What lines in the data hold the string "Sekolah"? Show them.
(Available records Opens)
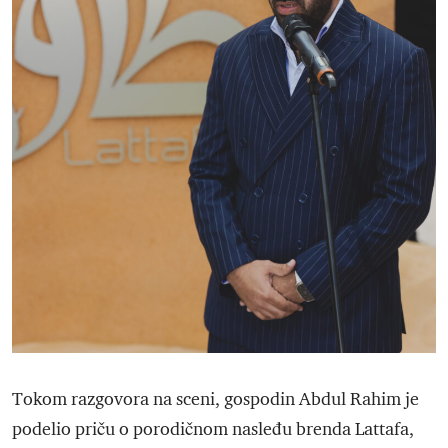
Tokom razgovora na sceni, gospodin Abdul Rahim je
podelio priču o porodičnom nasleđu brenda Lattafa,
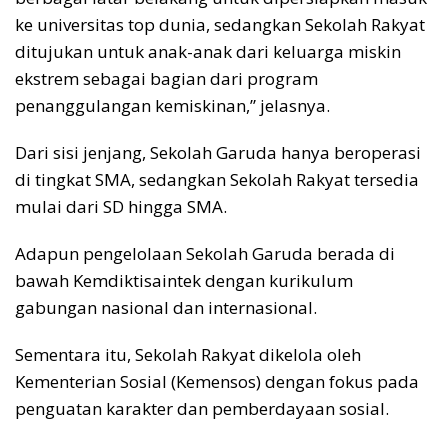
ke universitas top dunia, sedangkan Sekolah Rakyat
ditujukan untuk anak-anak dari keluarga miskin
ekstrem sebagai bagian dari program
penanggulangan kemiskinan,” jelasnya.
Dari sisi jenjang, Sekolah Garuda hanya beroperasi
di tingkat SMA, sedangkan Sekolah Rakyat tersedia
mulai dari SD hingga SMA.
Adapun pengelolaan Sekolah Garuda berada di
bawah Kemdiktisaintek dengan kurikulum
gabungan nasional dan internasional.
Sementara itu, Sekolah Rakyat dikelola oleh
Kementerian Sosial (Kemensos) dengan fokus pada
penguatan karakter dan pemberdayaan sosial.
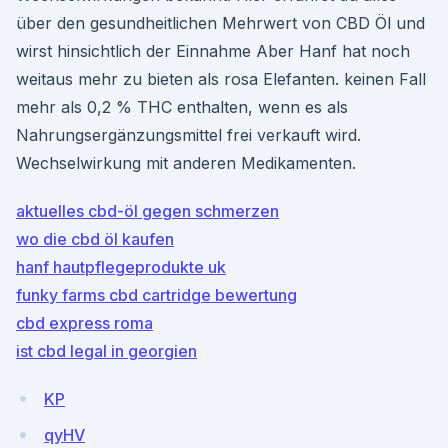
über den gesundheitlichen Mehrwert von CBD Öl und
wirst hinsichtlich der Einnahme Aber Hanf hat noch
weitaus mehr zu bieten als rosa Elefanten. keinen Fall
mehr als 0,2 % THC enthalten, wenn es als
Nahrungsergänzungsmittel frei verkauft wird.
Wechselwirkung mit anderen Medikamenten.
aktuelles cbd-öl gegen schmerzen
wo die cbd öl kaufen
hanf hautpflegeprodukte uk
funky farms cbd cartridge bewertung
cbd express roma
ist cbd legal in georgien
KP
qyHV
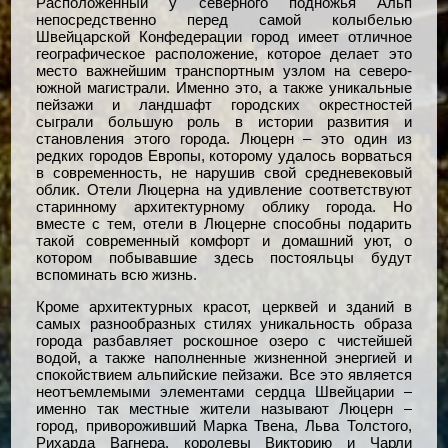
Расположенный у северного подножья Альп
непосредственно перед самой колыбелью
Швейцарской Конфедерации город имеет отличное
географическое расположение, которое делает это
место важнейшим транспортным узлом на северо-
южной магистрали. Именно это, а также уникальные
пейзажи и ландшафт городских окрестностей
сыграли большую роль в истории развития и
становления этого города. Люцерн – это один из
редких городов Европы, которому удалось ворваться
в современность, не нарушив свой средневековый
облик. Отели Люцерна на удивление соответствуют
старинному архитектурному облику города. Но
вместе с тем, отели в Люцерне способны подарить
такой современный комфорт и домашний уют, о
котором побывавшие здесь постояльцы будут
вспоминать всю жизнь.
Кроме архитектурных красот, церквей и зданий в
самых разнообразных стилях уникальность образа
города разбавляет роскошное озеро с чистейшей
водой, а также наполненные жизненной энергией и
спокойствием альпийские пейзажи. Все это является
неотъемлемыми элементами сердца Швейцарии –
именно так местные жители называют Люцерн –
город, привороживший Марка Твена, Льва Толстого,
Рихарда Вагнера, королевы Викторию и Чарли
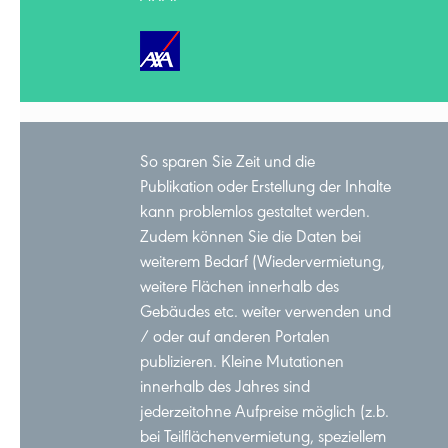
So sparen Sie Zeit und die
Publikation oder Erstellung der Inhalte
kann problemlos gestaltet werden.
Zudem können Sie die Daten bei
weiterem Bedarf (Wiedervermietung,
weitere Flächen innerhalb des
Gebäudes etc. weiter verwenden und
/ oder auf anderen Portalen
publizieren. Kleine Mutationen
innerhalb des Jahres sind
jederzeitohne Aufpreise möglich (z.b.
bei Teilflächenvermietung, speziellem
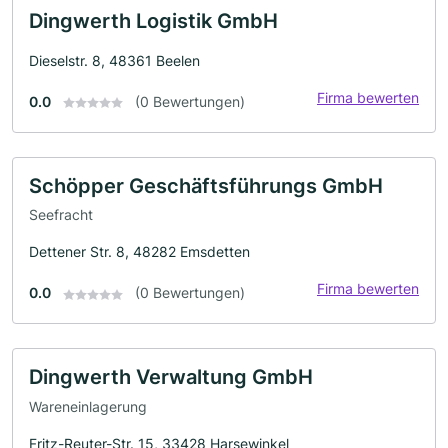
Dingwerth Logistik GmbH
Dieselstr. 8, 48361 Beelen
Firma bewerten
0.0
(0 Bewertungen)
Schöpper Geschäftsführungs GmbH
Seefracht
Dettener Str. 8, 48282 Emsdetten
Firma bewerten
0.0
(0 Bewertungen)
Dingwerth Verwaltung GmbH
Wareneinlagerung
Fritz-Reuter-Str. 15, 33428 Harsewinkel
(Available records Closes)
(Available records Opens)
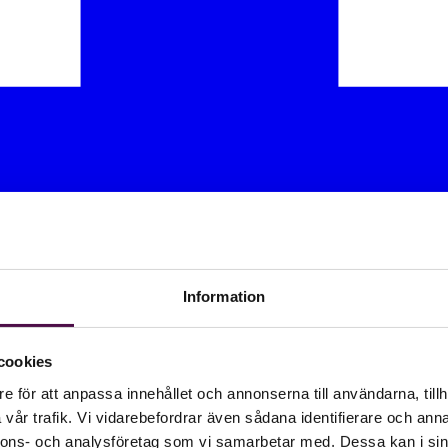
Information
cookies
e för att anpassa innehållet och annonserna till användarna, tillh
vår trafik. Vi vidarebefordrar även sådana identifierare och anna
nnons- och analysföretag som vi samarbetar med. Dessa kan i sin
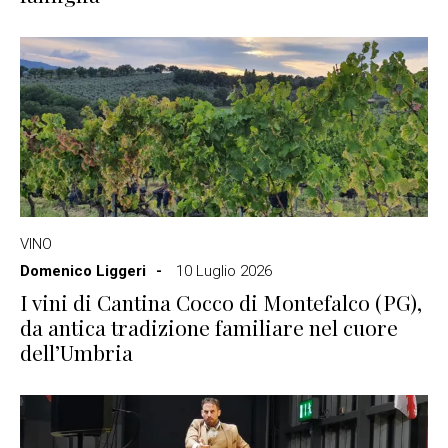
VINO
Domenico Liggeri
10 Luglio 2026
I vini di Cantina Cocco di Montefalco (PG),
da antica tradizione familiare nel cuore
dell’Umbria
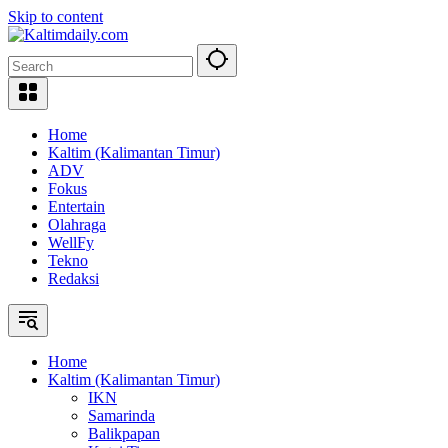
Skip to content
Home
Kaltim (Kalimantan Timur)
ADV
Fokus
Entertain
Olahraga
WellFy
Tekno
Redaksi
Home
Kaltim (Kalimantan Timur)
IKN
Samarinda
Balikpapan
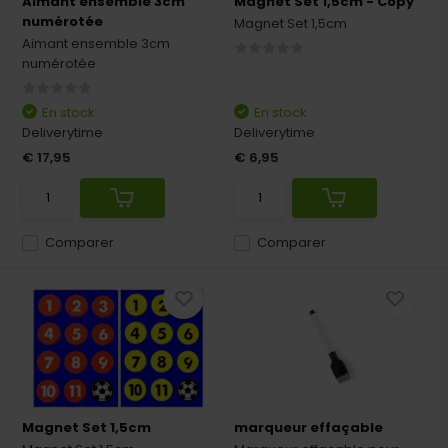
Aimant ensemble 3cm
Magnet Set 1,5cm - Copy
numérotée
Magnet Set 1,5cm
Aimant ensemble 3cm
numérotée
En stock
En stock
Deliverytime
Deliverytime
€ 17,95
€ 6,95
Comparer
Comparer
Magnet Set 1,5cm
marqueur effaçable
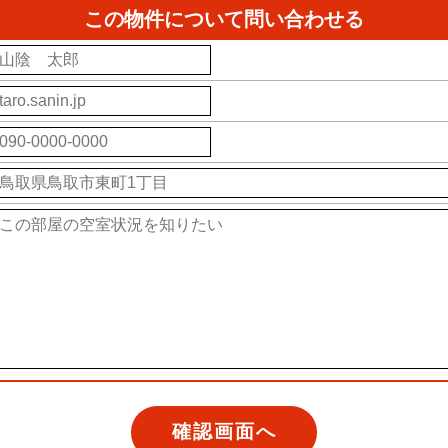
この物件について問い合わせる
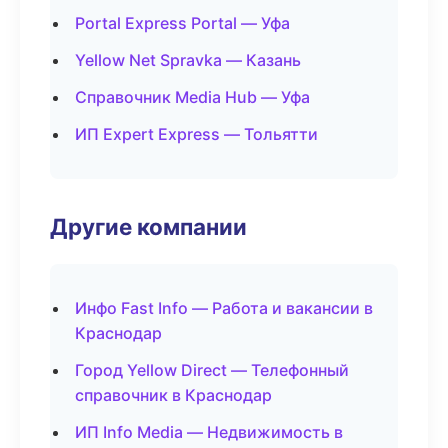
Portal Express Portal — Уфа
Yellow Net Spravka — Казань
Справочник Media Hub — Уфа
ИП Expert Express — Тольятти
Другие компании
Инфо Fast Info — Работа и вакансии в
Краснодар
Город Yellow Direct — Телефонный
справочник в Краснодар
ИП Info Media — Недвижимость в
(Available records Closes)
(Available records Opens)
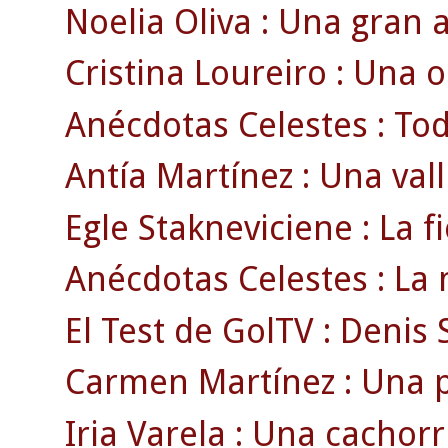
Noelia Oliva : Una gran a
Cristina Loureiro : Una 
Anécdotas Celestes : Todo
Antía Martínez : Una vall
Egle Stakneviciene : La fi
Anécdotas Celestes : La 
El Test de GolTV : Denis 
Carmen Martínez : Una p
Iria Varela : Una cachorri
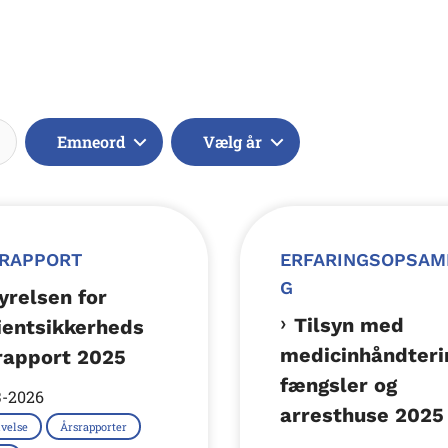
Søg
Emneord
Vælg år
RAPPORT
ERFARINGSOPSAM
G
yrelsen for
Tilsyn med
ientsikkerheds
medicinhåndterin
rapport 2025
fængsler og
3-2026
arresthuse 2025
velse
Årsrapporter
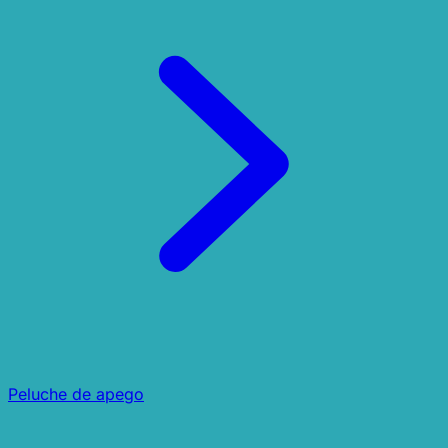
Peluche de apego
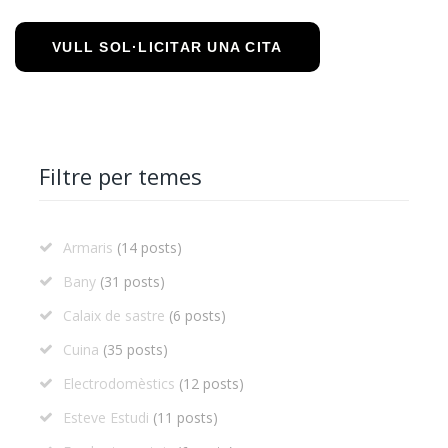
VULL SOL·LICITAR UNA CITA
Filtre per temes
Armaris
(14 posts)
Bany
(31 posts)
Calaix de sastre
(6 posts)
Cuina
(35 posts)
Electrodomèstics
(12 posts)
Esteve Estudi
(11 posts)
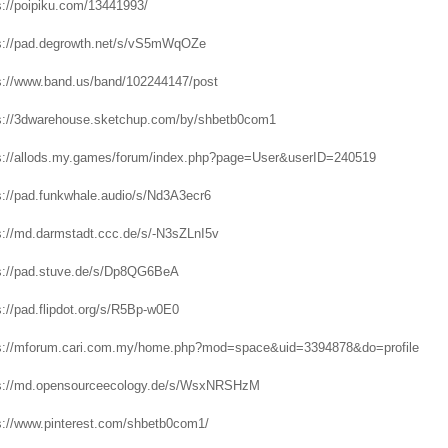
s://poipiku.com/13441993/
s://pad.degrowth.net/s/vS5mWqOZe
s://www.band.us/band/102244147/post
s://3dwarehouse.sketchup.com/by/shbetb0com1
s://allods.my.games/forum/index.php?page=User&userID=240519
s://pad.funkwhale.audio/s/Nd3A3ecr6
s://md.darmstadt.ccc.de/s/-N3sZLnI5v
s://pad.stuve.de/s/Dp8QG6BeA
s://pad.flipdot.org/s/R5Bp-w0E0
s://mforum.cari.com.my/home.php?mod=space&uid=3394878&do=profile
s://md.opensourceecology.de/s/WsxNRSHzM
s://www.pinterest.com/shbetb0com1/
(Available records Closes)
*Task result*:
ke universitas top dunia, sedangkan Sekolah Rakyat
Dari sisi jenjang, Sekolah Garuda hanya beroperasi
di tingkat SMA, sedangkan Sekolah Rakyat tersedia
Adapun pengelolaan Sekolah Garuda berada di
Sementara itu, Sekolah Rakyat dikelola oleh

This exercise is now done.